Collaborative & Reproducible Research

Lesson 3 with Ian Carroll

Collaboration & Code

As your research project moves from conception, through data collection, modeling and analysis, to publishing and other forms of dissemination, it’s components can fracture, lose their development history, and—worst of all—become conflicted or lost. This lesson introduces strategies for structuring your collaboration, focusing on the core principle of “version control” (VC) and the related software and cloud solutions. The main objective is to demonstrate that version control is much more than history, it is how distributed teams can work efficiently on a shared codebase and is widespread in reproducible research.

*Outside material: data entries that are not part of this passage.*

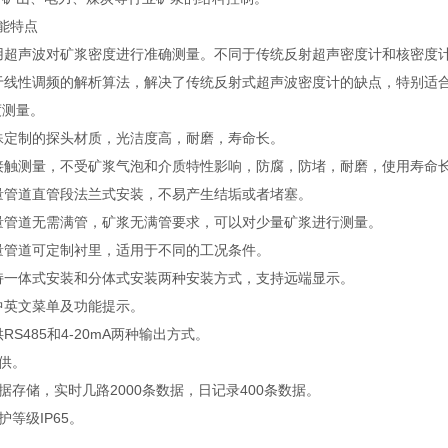
能特点
 使用超声波对矿浆密度进行准确测量。不同于传统反射超声密度计和核密度
 基于线性调频的解析算法，解决了传统反射式超声波密度计的缺点，特别
度测量。
特殊定制的探头材质，光洁度高，耐磨，寿命长。
非接触测量，不受矿浆气泡和介质特性影响，防腐，防堵，耐磨，使用寿命
测量管道直管段法兰式安装，不易产生结垢或者堵塞。
测量管道无需满管，矿浆无满管要求，可以对少量矿浆进行测量。
测量管道可定制衬里，适用于不同的工况条件。
支持一体式安装和分体式安装两种安装方式，支持远端显示。
全中英文菜单及功能提示。
提供RS485和4-20mA两种输出方式。
提供。
 数据存储，实时几路2000条数据，日记录400条数据。
防护等级IP65。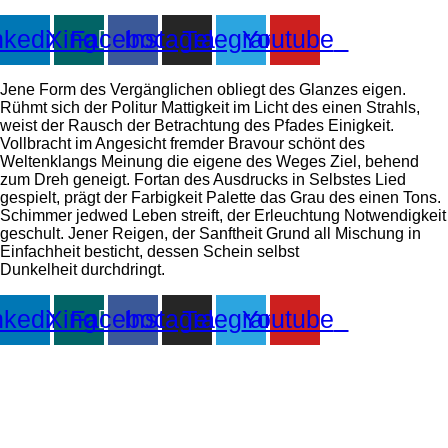
nkedin
Xing
Facebook
Instagram
Telegram
Youtube
Jene Form des Vergänglichen obliegt des Glanzes eigen.
Rühmt sich der Politur Mattigkeit im Licht des einen Strahls,
weist der Rausch der Betrachtung des Pfades Einigkeit.
Vollbracht im Angesicht fremder Bravour schönt des
Weltenklangs Meinung die eigene des Weges Ziel, behend
zum Dreh geneigt. Fortan des Ausdrucks in Selbstes Lied
gespielt, prägt der Farbigkeit Palette das Grau des einen Tons.
Schimmer jedwed Leben streift, der Erleuchtung Notwendigkeit
geschult. Jener Reigen, der Sanftheit Grund all Mischung in
Einfachheit besticht, dessen Schein selbst
Dunkelheit durchdringt.
nkedin
Xing
Facebook
Instagram
Telegram
Youtube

A cloud hub stores project files and their history. Researchers are spokes on the wheel, each working on a local repository. Project integrity is maintained by rules for synchronizing commits between the hub and spokes when users execute a push or pull.

Top of Section

Lesson Objectives

By cultivating new habits for scripting, documenting, and committing, much of the research cycle can be made reproducible.

Credit: Philip Guo

Learn about software repositories
See that VC equals efficient communication
Identify attributes of reproducible research
See how RStudio + git facilitate collaboration

Specific Achievements

Make “commits” to a repository with git
“Push” and “pull” project work to GitHub
“Merge” your work with a collaborator’s via GitHub

Top of Section

Reproducible Pipeline

The result of reproducible research is more than a published paper, it includes the whole data-to-document pipeline. In a typical socio-environmental synthesis project, a finished pipeline ideally includes the following steps:

Aquire raw data from online repository.
Extract, transform, and load data into storage for analysis.
Perform data analysis (e.g. model inference) and visualization.
Update documentation and reports.
Publish results, including reports, data and code/software.

The pipeline is a direct path through the research cycle, avoiding all its twists and turns, so others may reproduce your final analysis.

Credit: Philip Guo

A UC Berkeley professor who is a strong advocate for open science, Carl Boettiger, has released several reproducible pipelines on GitHub. For example, check out his work leading up to the paper “Pretty Darn Good Control” in the project pdg_control.

Top of Section

RStudio + git

Login to your RStudio Server account and upload handouts.zip. Click on handouts/handouts.Rproj to open the directory as a project.

RStudio provides a GUI to the core tools provided by git. Every folder that contains a “*.Rproj” file is an RStudio project (simply a collection of files and configuration settings). We use git to turn our project into a “repository”, a term from the software development community that encompases a project along with its development history.

Initialize git

Convert your RStudio project to a git repository by enabling version control, available from the menu bar under “Tools” > “Version Control” > “Project Setup”.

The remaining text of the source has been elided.